Le décret 1743 du 11 décembre 2007, publié au JO du 14 décembre dernier, modifie certaines dispositions relatives au transport routier de personnes. Sanctions, inscription des entreprises, transporteurs des dom-tom, il met en place de nouvelles mesures assez diverses.
La première mesure instituée par le décret est le transfert du registre des entreprises de transport public de personnes aux préfets de région. Désormais, ce registre est géré par les DRE, directions régionales de l’équipement, et non plus par les directions départementales. Les transporteurs doivent donc s’inscrire au registre de la région où ils ont leur siège ou à défaut leur principal établissement.
Les autres établissements sont mentionnés au registre de la région où l’entreprise est inscrite, ainsi qu’à celui des régions dans lesquelles ils sont implantés.
Les entreprises présentes sur le registre départemental des transporteurs à la date de publication du décret no 2007-1743, soit le 14 décembre 2007, sont inscrites d’office au registre régional des transporteurs pour l’exercice de l’activité prévue lors de leur inscription antérieure au registre départemental. Le préfet de région est désormais compétent pour délivrer les licences de transport.
La deuxième mesure est l’adaptation de la capacité professionnelle pour les entreprises de transport public routier de personnes établies dans les départements et régions d’outre-mer, qui déclarent limiter leur activité au seul département et à la seule région où elles sont établies.
Elles sont réputées satisfaire à la condition de capacité professionnelle dès lors que la personne physique qui assure la direction permanente et effective de l’activité de transport de l’entreprise est titulaire d’une attestation de capacité professionnelle, désormais appelée “certificat de capacité professionnelle”.
Les épreuves de l’examen écrit qu’il faut passer pour obtenir cette attestation sont aménagées pour tenir compte de l’activité limitée de l’entreprise. De même pour la liste des diplômes et certificats admis en équivalence. Également, pour ces mêmes entreprises, le montant pris en compte pour le calcul de la capacité financière exigible est fixé à 1 000 euros par véhicule n’excédant pas neuf places, conducteur compris.

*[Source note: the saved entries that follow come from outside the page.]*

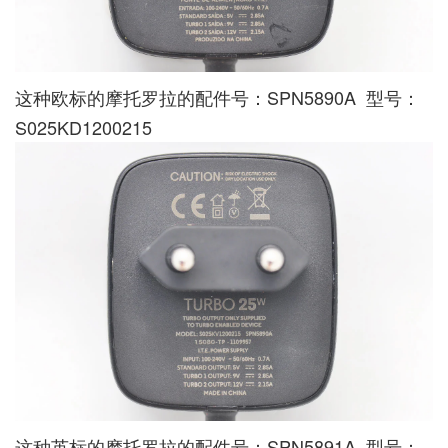
这种欧标的摩托罗拉的配件号：SPN5890A 型号：
S025KD1200215
这种英标的摩托罗拉的配件号：SPN5891A 型号：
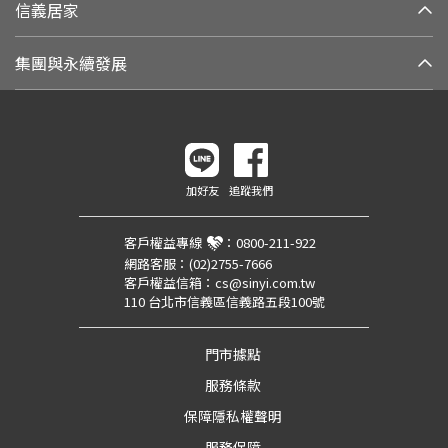
信義居家
集團與永續發展
加好友
追蹤我們
客戶權益專線
：
0800-211-922
網路客服：
(02)2755-7666
客戶權益信箱：
cs@sinyi.com.tw
110 台北市信義區信義路五段100號
門市據點
服務條款
保障隱私權聲明
服務保障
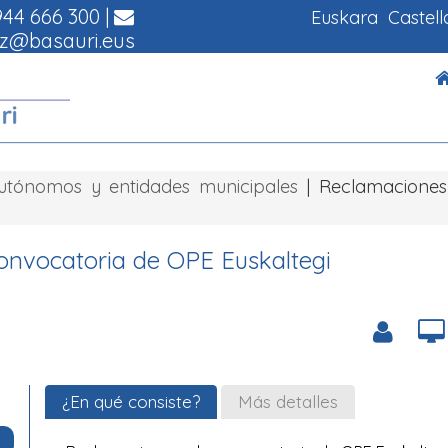
44 666 300
|
Euskara
Castel
z@basauri.eus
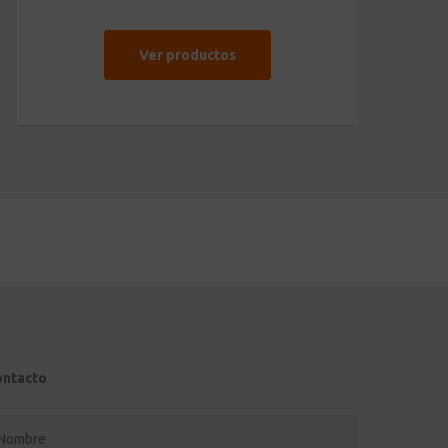
Ver productos
ontacto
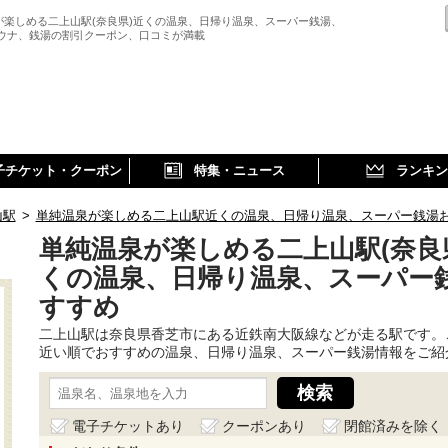
が楽しめる二上山駅(奈良県)近くの温泉、日帰り温泉、スーパー銭湯、
サウナ、銭湯の割引クーポン、口コミが満載
子チケット・クーポン
特集・ニュース
ランキン
山駅
>
単純温泉が楽しめる二上山駅近くの温泉、日帰り温泉、スーパー銭湯
単純温泉が楽しめる二上山駅(奈良
くの温泉、日帰り温泉、スーパー
すすめ
二上山駅は奈良県香芝市にある近鉄南大阪線などが走る駅です。
近い順でおすすめの温泉、日帰り温泉、スーパー銭湯情報をご紹
電子チケットあり
クーポンあり
閉館済みを除く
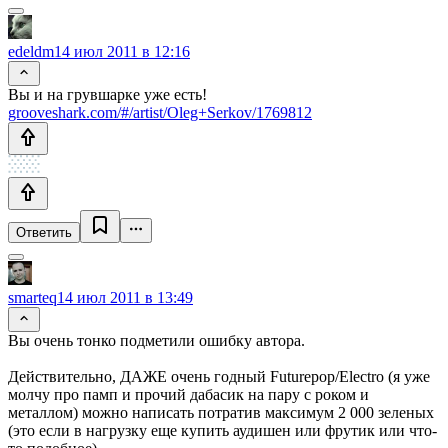
edeldm
14 июл 2011 в 12:16
Вы и на грувшарке уже есть!
grooveshark.com/#/artist/Oleg+Serkov/1769812
Ответить
smarteq
14 июл 2011 в 13:49
Вы очень тонко подметили ошибку автора.
Действительно, ДАЖЕ очень годный Futurepop/Electro (я уже
молчу про памп и прочий дабасик на пару с роком и
металлом) можно написать потратив максимум 2 000 зеленых
(это если в нагрузку еще купить аудишен или фрутик или что-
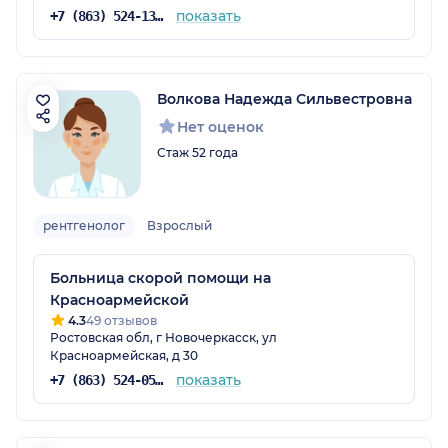
показать
+7 (863) 524-13-44
Волкова Надежда Сильвестровна
Нет оценок
Стаж 52 года
рентгенолог
Взрослый
Больница скорой помощи на
Красноармейской
4.3
49 отзывов
Ростовская обл, г Новочеркасск, ул
Красноармейская, д 30
показать
+7 (863) 524-05-37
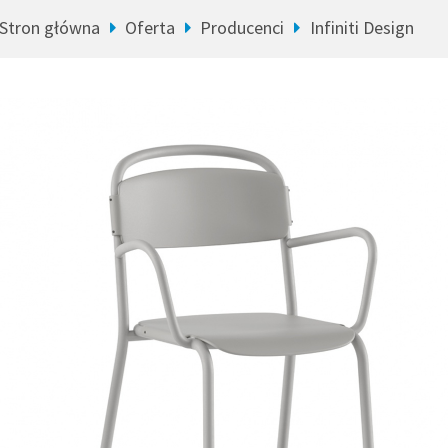
Stron główna
Oferta
Producenci
Infiniti Design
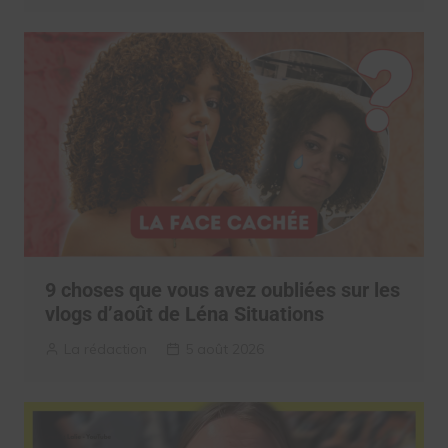
9 choses que vous avez oubliées sur les
vlogs d’août de Léna Situations
La rédaction
5 août 2026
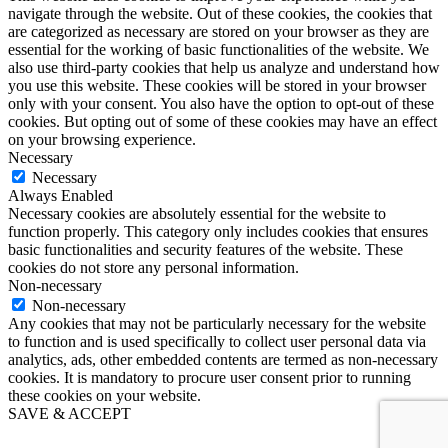
navigate through the website. Out of these cookies, the cookies that
are categorized as necessary are stored on your browser as they are
essential for the working of basic functionalities of the website. We
also use third-party cookies that help us analyze and understand how
you use this website. These cookies will be stored in your browser
only with your consent. You also have the option to opt-out of these
cookies. But opting out of some of these cookies may have an effect
on your browsing experience.
Necessary
Necessary
Always Enabled
Necessary cookies are absolutely essential for the website to
function properly. This category only includes cookies that ensures
basic functionalities and security features of the website. These
cookies do not store any personal information.
Non-necessary
Non-necessary
Any cookies that may not be particularly necessary for the website
to function and is used specifically to collect user personal data via
analytics, ads, other embedded contents are termed as non-necessary
cookies. It is mandatory to procure user consent prior to running
these cookies on your website.
SAVE & ACCEPT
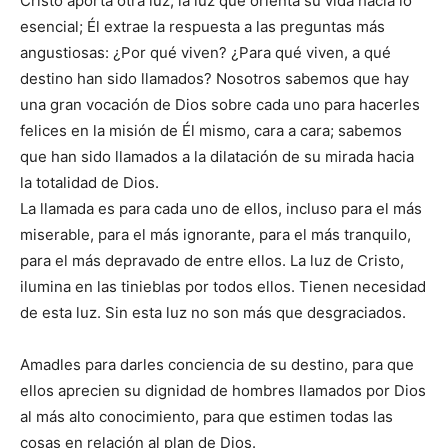
Cristo aporta otra luz, la luz que orienta su vida hacia lo
esencial; Él extrae la respuesta a las preguntas más
angustiosas: ¿Por qué viven? ¿Para qué viven, a qué
destino han sido llamados? Nosotros sabemos que hay
una gran vocación de Dios sobre cada uno para hacerles
felices en la misión de Él mismo, cara a cara; sabemos
que han sido llamados a la dilatación de su mirada hacia
la totalidad de Dios.
La llamada es para cada uno de ellos, incluso para el más
miserable, para el más ignorante, para el más tranquilo,
para el más depravado de entre ellos. La luz de Cristo,
ilumina en las tinieblas por todos ellos. Tienen necesidad
de esta luz. Sin esta luz no son más que desgraciados.
Amadles para darles conciencia de su destino, para que
ellos aprecien su dignidad de hombres llamados por Dios
al más alto conocimiento, para que estimen todas las
cosas en relación al plan de Dios.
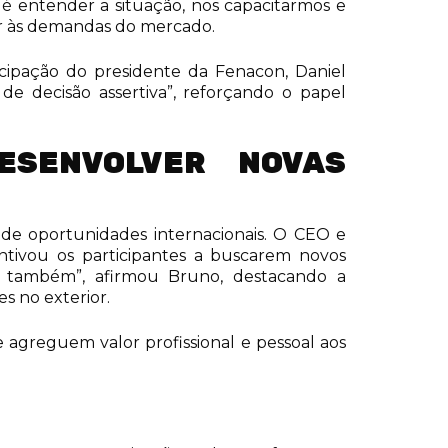
 é entender a situação, nos capacitarmos e
er às demandas do mercado.
cipação do presidente da Fenacon, Daniel
e decisão assertiva”, reforçando o papel
ESENVOLVER NOVAS
 de oportunidades internacionais. O CEO e
ntivou os participantes a buscarem novos
A também”, afirmou Bruno, destacando a
s no exterior.
agreguem valor profissional e pessoal aos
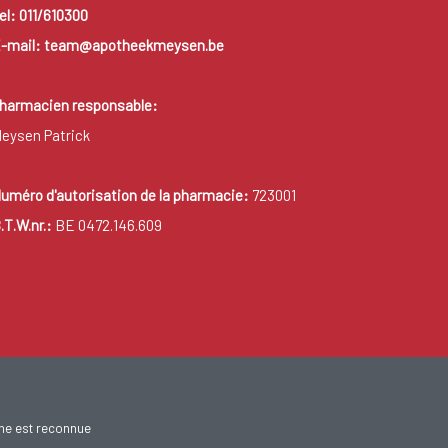
el: 011/610300
-mail: team@apotheekmeysen.be
harmacien responsable:
eysen Patrick
uméro d'autorisation de la pharmacie:
723001
.T.W.nr.:
BE 0472.146.609
gne est reconnue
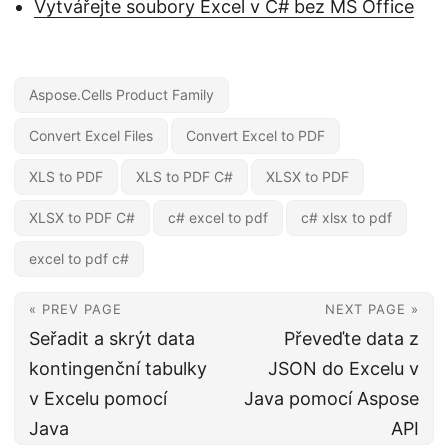
Vytvářejte soubory Excel v C# bez MS Office
Aspose.Cells Product Family
Convert Excel Files
Convert Excel to PDF
XLS to PDF
XLS to PDF C#
XLSX to PDF
XLSX to PDF C#
c# excel to pdf
c# xlsx to pdf
excel to pdf c#
« PREV PAGE
NEXT PAGE »
Seřadit a skrýt data
Převeďte data z
kontingenční tabulky
JSON do Excelu v
v Excelu pomocí
Java pomocí Aspose
Java
API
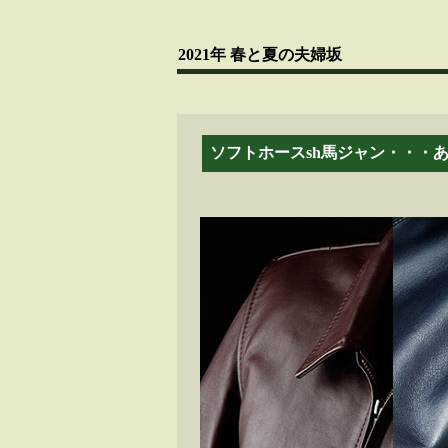
2021年 春と夏の夫婦坂
ソフトホースsh馬ジャン・・・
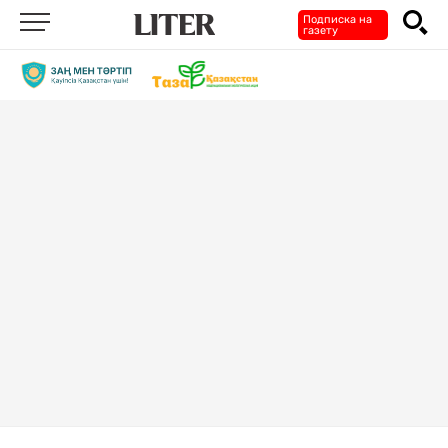
Подписка на
газету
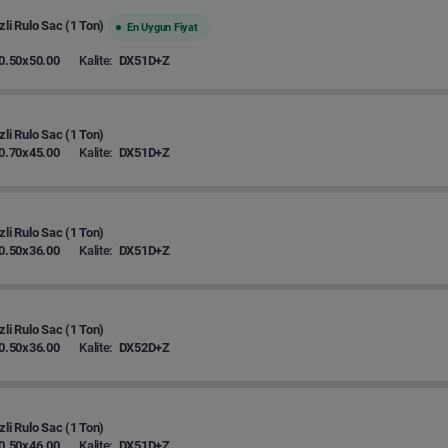
zli Rulo Sac (1 Ton)
En Uygun Fiyat
0.50x50.00
Kalite:
DX51D+Z
zli Rulo Sac (1 Ton)
0.70x45.00
Kalite:
DX51D+Z
zli Rulo Sac (1 Ton)
0.50x36.00
Kalite:
DX51D+Z
zli Rulo Sac (1 Ton)
0.50x36.00
Kalite:
DX52D+Z
zli Rulo Sac (1 Ton)
0.50x46.00
Kalite:
DX51D+Z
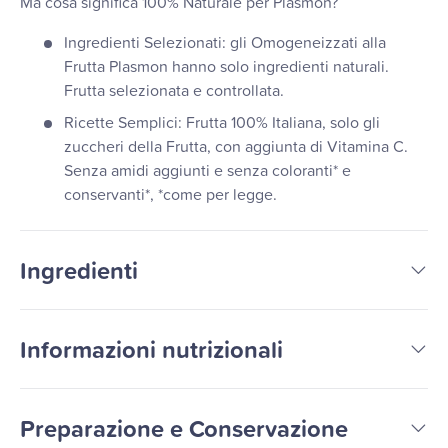
Ma cosa significa 100% Naturale per Plasmon?
Ingredienti Selezionati: gli Omogeneizzati alla
Frutta Plasmon hanno solo ingredienti naturali.
Frutta selezionata e controllata.
Ricette Semplici: Frutta 100% Italiana, solo gli
zuccheri della Frutta, con aggiunta di Vitamina C.
Senza amidi aggiunti e senza coloranti* e
conservanti*, *come per legge.
Ingredienti
Informazioni nutrizionali
Preparazione e Conservazione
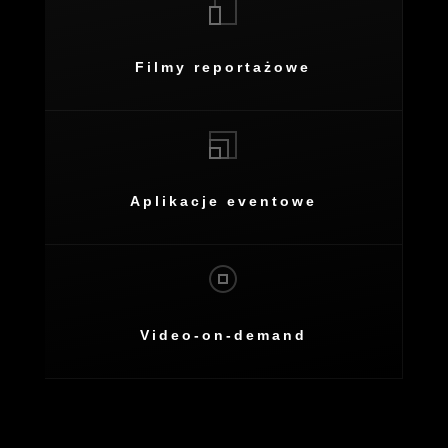
Filmy reportażowe
Aplikacje eventowe
Video-on-demand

Le décret précise aussi que les services occasionnels effectués par ce type de véhicules sont soumis à une autorisation délivrée par un représentant de l’État. Toutefois, ces services ne sont pas soumis à autorisation lorsqu’ils concernent des itinéraires qui ne dépassent pas les limites du département où l’entreprise a son siège ou, à défaut, son principal établissement.
Les autorisations permettent l’exécution de services occasionnels aller et retour à partir d’un point de départ situé dans une zone de prise en charge constituée par le département où l’entreprise a son siège, ou à défaut son principal établissement et les départements limitrophes, vers tout point du territoire national.
Enfin, le décret précise les sanctions relatives à certaines infractions. Ainsi, exécuter un service de transport de personnes sans avoir à bord la copie conforme de la licence de transport international constitue une contravention de cinquième classe passible d’un montant de 1 500 euros d’amende.
L’exécution d’un transport routier international de personnes pour compte propre sans attestation de transport, et l’absence du nom ou sigle de l’entreprise de transport sur les véhicules affectés à des transports publics de personnes sont passibles d’une contravention de quatrième classe d’un montant de 750 euros.
Ce décret met également en conformité la réglementation des transports routiers de personnes avec les règlements européens et les lois parus depuis une dizaine d’années.